- _PROBLEM REQUIREMENTS_: Copy, from the data below, every line that has "wedding" in it.

- _SOURCE DATA_:
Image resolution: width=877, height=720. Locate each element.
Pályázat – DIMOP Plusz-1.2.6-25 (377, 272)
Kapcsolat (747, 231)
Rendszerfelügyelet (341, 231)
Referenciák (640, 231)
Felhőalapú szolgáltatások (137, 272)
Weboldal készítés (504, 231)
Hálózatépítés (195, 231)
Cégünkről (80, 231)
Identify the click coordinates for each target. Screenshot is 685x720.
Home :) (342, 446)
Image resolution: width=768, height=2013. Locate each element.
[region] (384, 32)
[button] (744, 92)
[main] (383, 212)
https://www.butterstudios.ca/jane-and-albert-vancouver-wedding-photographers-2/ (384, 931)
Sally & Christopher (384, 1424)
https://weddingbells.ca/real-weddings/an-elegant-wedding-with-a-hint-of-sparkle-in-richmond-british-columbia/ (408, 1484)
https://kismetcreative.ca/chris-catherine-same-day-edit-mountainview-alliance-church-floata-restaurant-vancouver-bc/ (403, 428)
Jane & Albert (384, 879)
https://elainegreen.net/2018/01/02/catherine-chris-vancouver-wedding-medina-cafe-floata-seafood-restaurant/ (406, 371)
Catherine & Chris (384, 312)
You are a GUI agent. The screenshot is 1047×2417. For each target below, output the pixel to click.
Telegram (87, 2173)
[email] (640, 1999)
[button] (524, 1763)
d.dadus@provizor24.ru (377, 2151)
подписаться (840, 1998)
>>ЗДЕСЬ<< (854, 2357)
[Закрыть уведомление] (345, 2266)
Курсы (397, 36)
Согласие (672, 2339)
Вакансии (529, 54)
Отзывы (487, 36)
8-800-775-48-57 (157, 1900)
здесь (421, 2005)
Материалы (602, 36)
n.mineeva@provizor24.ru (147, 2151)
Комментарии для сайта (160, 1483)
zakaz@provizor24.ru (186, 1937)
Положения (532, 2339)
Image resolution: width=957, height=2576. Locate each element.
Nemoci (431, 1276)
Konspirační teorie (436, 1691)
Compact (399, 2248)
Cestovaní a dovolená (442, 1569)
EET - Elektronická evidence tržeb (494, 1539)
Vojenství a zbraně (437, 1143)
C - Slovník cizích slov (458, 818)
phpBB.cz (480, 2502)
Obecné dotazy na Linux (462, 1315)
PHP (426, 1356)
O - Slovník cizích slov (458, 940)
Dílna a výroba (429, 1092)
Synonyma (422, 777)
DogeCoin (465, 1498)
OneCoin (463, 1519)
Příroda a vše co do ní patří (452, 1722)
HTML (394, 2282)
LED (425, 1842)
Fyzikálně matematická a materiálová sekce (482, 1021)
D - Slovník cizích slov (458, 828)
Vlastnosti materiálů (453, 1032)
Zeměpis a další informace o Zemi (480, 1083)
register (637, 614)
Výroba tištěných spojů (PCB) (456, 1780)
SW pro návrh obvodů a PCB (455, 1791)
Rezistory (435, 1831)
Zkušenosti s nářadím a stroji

- _ANSWER FOR THE TASK_:
https://www.butterstudios.ca/jane-and-albert-vancouver-wedding-photographers-2/ (384, 931)
https://weddingbells.ca/real-weddings/an-elegant-wedding-with-a-hint-of-sparkle-in-richmond-british-columbia/ (408, 1484)
https://elainegreen.net/2018/01/02/catherine-chris-vancouver-wedding-medina-cafe-floata-seafood-restaurant/ (406, 371)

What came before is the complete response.